» **Requirement**:
Review the material and extract every line in which the word "Advogados" occurs.

» **Provided entries**:
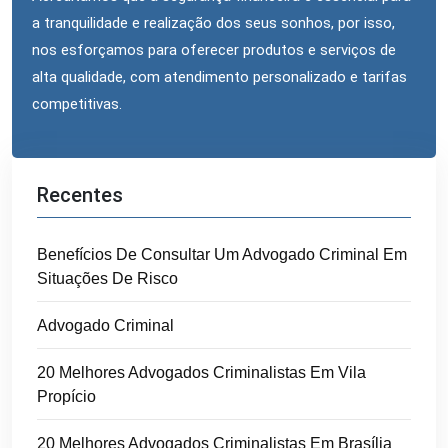
a tranquilidade e realização dos seus sonhos, por isso,
nos esforçamos para oferecer produtos e serviços de
alta qualidade, com atendimento personalizado e tarifas
competitivas.
Recentes
Benefícios De Consultar Um Advogado Criminal Em
Situações De Risco
Advogado Criminal
20 Melhores Advogados Criminalistas Em Vila
Propício
20 Melhores Advogados Criminalistas Em Brasília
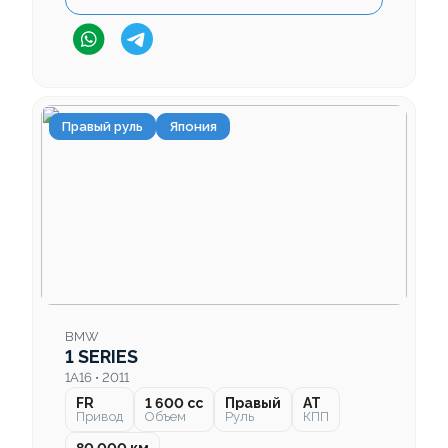
Правый руль
Япония
BMW
1 SERIES
1A16 • 2011
FR
1 600 cc
Правый
AT
Привод
Объем
Руль
КПП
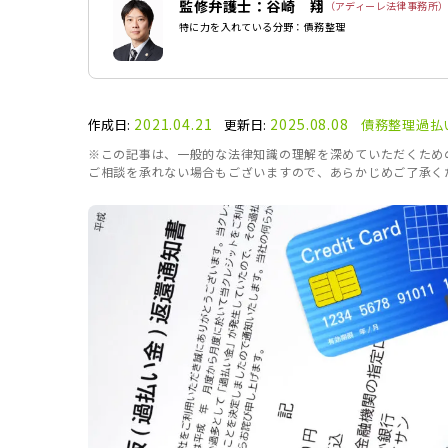
監修弁護士：谷崎 翔
（アディーレ法律事務所
特に力を入れている分野：債務整理
2021.04.21
2025.08.08
作成日:
更新日:
債務整理
過払
※この記事は、一般的な法律知識の理解を深めていただくため
ご相談を承れない場合もございますので、あらかじめご了承く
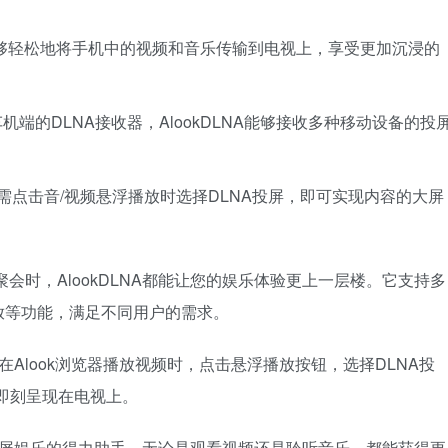
户能够轻松地将手机中的视频和音乐传输到电视上，享受更加沉浸的
端的DLNA接收器，AlookDLNA能够接收多种移动设备的投
只需点击音/视频悬浮播放时选择DLNA投屏，即可实现内容的大屏
会时，AlookDLNA都能让您的娱乐体验更上一层楼。它支持多
放等功能，满足不同用户的需求。
。在Alook浏览器播放视频时，点击悬浮播放按钮，选择DLNA投
容即刻呈现在电视上。
受大屏娱乐的得力助手。无论是观看视频还是聆听音乐，都能获得更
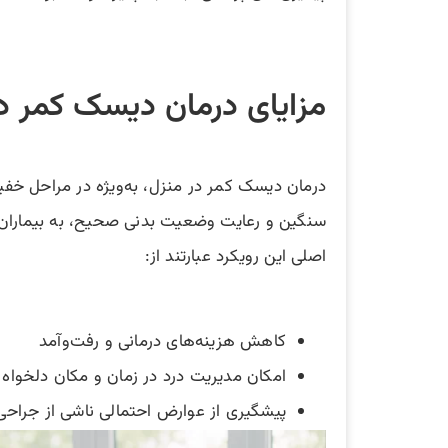
مزایای درمان دیسک کمر در
درمان دیسک کمر در منزل، به‌ویژه در مراحل خفیف 
سنگین و رعایت وضعیت بدنی صحیح، به بیماران امک
اصلی این رویکرد عبارتند از:
کاهش هزینه‌های درمانی و رفت‌وآمد
امکان مدیریت درد در زمان و مکان دلخواه
پیشگیری از عوارض احتمالی ناشی از جراحی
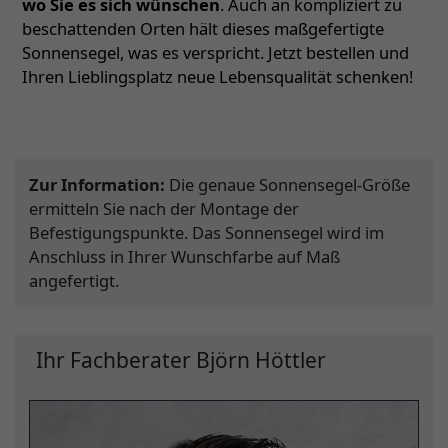
wo Sie es sich wünschen
. Auch an kompliziert zu
beschattenden Orten hält dieses maßgefertigte
Sonnensegel, was es verspricht. Jetzt bestellen und
Ihren Lieblingsplatz neue Lebensqualität schenken!
Zur Information:
Die genaue Sonnensegel-Größe
ermitteln Sie nach der Montage der
Befestigungspunkte. Das Sonnensegel wird im
Anschluss in Ihrer Wunschfarbe auf Maß
angefertigt.
Ihr Fachberater Björn Höttler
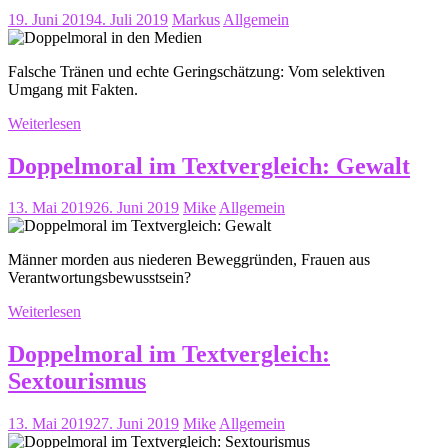
19. Juni 2019
4. Juli 2019
Markus
Allgemein
Falsche Tränen und echte Geringschätzung: Vom selektiven
Umgang mit Fakten.
Weiterlesen
Doppelmoral im Textvergleich: Gewalt
13. Mai 2019
26. Juni 2019
Mike
Allgemein
Männer morden aus niederen Beweggründen, Frauen aus
Verantwortungsbewusstsein?
Weiterlesen
Doppelmoral im Textvergleich:
Sextourismus
13. Mai 2019
27. Juni 2019
Mike
Allgemein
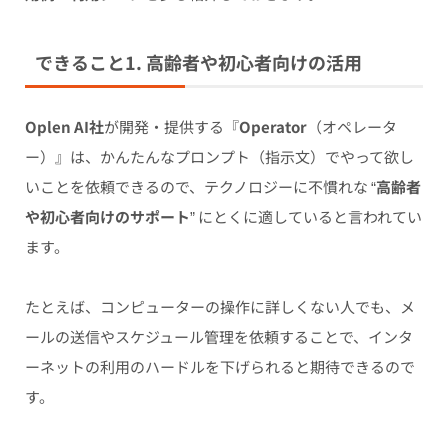
できること1. 高齢者や初心者向けの活用
Oplen AI社
が開発・提供する『
Operator
（オペレータ
ー）』は、かんたんなプロンプト（指示文）でやって欲し
いことを依頼できるので、テクノロジーに不慣れな “
高齢者
や初心者向けのサポート
” にとくに適していると言われてい
ます。
たとえば、コンピューターの操作に詳しくない人でも、メ
ールの送信やスケジュール管理を依頼することで、インタ
ーネットの利用のハードルを下げられると期待できるので
す。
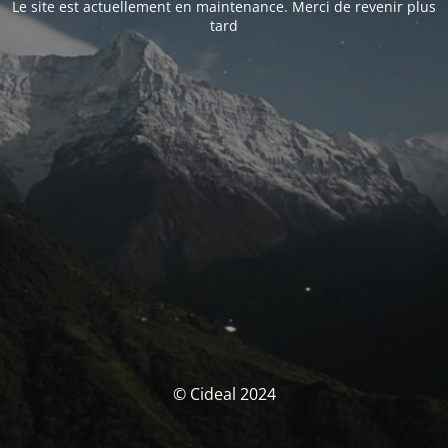
Le site est actuellement en maintenance. Merci de revenir plus
tard
© Cideal 2024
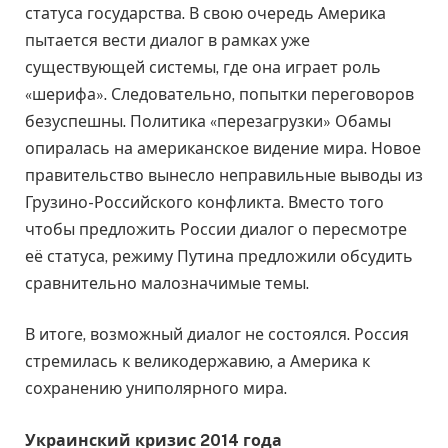
статуса государства. В свою очередь Америка
пытается вести диалог в рамках уже
существующей системы, где она играет роль
«шерифа». Следовательно, попытки переговоров
безуспешны. Политика «перезагрузки» Обамы
опиралась на американское видение мира. Новое
правительство вынесло неправильные выводы из
Грузино-Российского конфликта. Вместо того
чтобы предложить России диалог о пересмотре
её статуса, режиму Путина предложили обсудить
сравнительно малозначимые темы.
В итоге, возможный диалог не состоялся. Россия
стремилась к великодержавию, а Америка к
сохранению униполярного мира.
Украинский кризис 2014 года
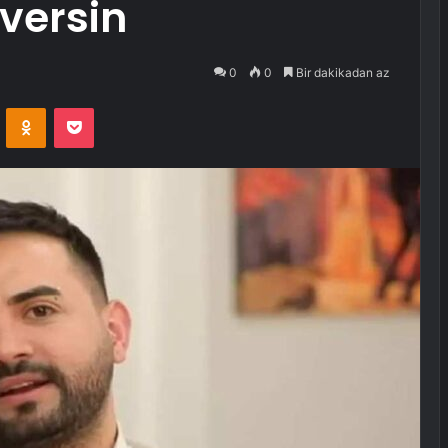
 versin
0
0
Bir dakikadan az
VKontakte
Odnoklassniki
Pocket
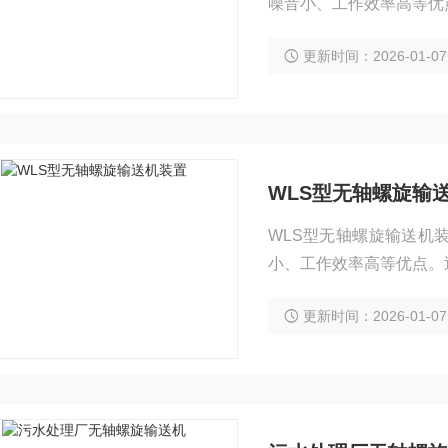
噪音小、工作效率高等优
状漂浮物质，而且还能将
更新时间：2026-01-07
WLS型无轴螺旋输
WLS型无轴螺旋输送机
小、工作效率高等优点。
浮物质，而且还能将砂水
更新时间：2026-01-07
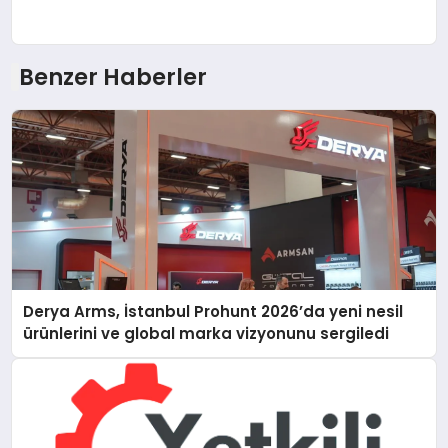
Benzer Haberler
Derya Arms, İstanbul Prohunt 2026’da yeni nesil
ürünlerini ve global marka vizyonunu sergiledi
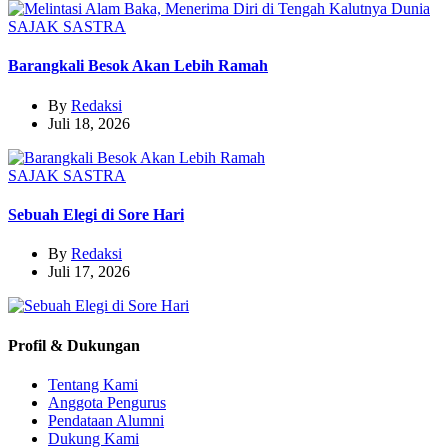
SAJAK
SASTRA
Barangkali Besok Akan Lebih Ramah
By
Redaksi
Juli 18, 2026
SAJAK
SASTRA
Sebuah Elegi di Sore Hari
By
Redaksi
Juli 17, 2026
Profil & Dukungan
Tentang Kami
Anggota Pengurus
Pendataan Alumni
Dukung Kami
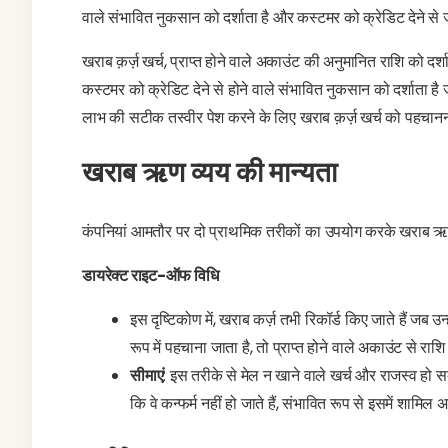
वाले संभावित नुकसान को दर्शाता है और कस्टमर को क्रेडिट देने से जु
खराब क़र्ज़ खर्च, प्राप्त होने वाले अकाउंट की अनुमानित राशि को दर
कस्टमर को क्रेडिट देने से होने वाले संभावित नुकसान को दर्शाता ह
लाभ की सटीक तस्वीर पेश करने के लिए खराब क़र्ज़ खर्च को पहचानना 
खराब ऋण व्यय की मान्यता
कंपनियां आमतौर पर दो प्राथमिक तरीकों का उपयोग करके खराब ऋण 
डायरेक्ट राइट-ऑफ विधि
इस दृष्टिकोण में, खराब कर्ज़ तभी रिकॉर्ड किए जाते हैं जब 
रूप में पहचाना जाता है, तो प्राप्त होने वाले अकाउंट से राशि
सीमाएं
: इस तरीके से मेल न खाने वाले खर्च और राजस्व हो स
कि वे कन्फर्म नहीं हो जाते हैं, संभावित रूप से इसमें शामिल 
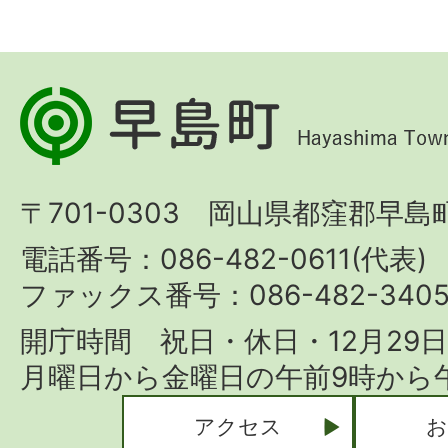
早
島
町
〒701-0303 岡山県都窪郡早島町
Hayashima
Town
電話番号：086-482-0611(代表)
ファックス番号：086-482-340
開庁時間 祝日・休日・12月29
月曜日から金曜日の午前9時から午
アクセス
お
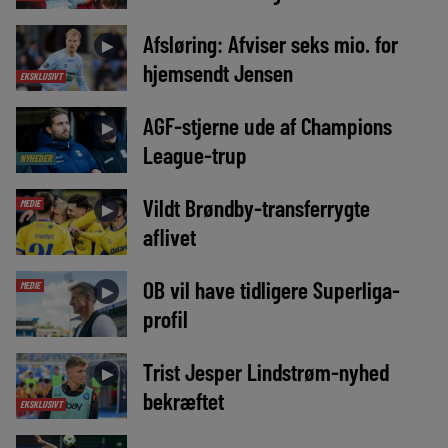
Afsløring: Afviser seks mio. for
►
hjemsendt Jensen
EKSKLUSIVT
AGF-stjerne ude af Champions
►
League-trup
NYHEDER
Vildt Brøndby-transferrygte
MEDIE
►
aflivet
OB vil have tidligere Superliga-
MEDIE
►
profil
Trist Jesper Lindstrøm-nyhed
►
bekræftet
EKSKLUSIVT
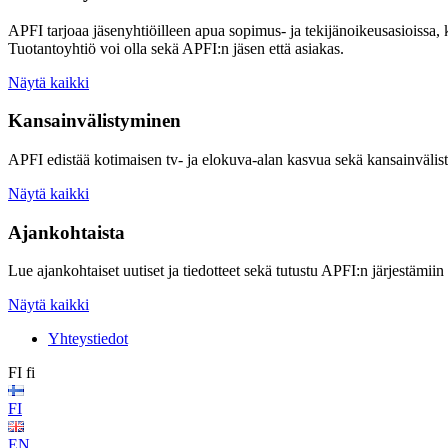
APFI tarjoaa jäsenyhtiöilleen apua sopimus- ja tekijänoikeusasioissa,
Tuotantoyhtiö voi olla sekä APFI:n jäsen että asiakas.
Näytä kaikki
Kansainvälistyminen
APFI edistää kotimaisen tv- ja elokuva-alan kasvua sekä kansainvälis
Näytä kaikki
Ajankohtaista
Lue ajankohtaiset uutiset ja tiedotteet sekä tutustu APFI:n järjestämiin
Näytä kaikki
Yhteystiedot
FI
fi
FI
EN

» **Reply**:
20 Melhores Advogados Criminalistas Em Vila
20 Melhores Advogados Criminalistas Em Brasília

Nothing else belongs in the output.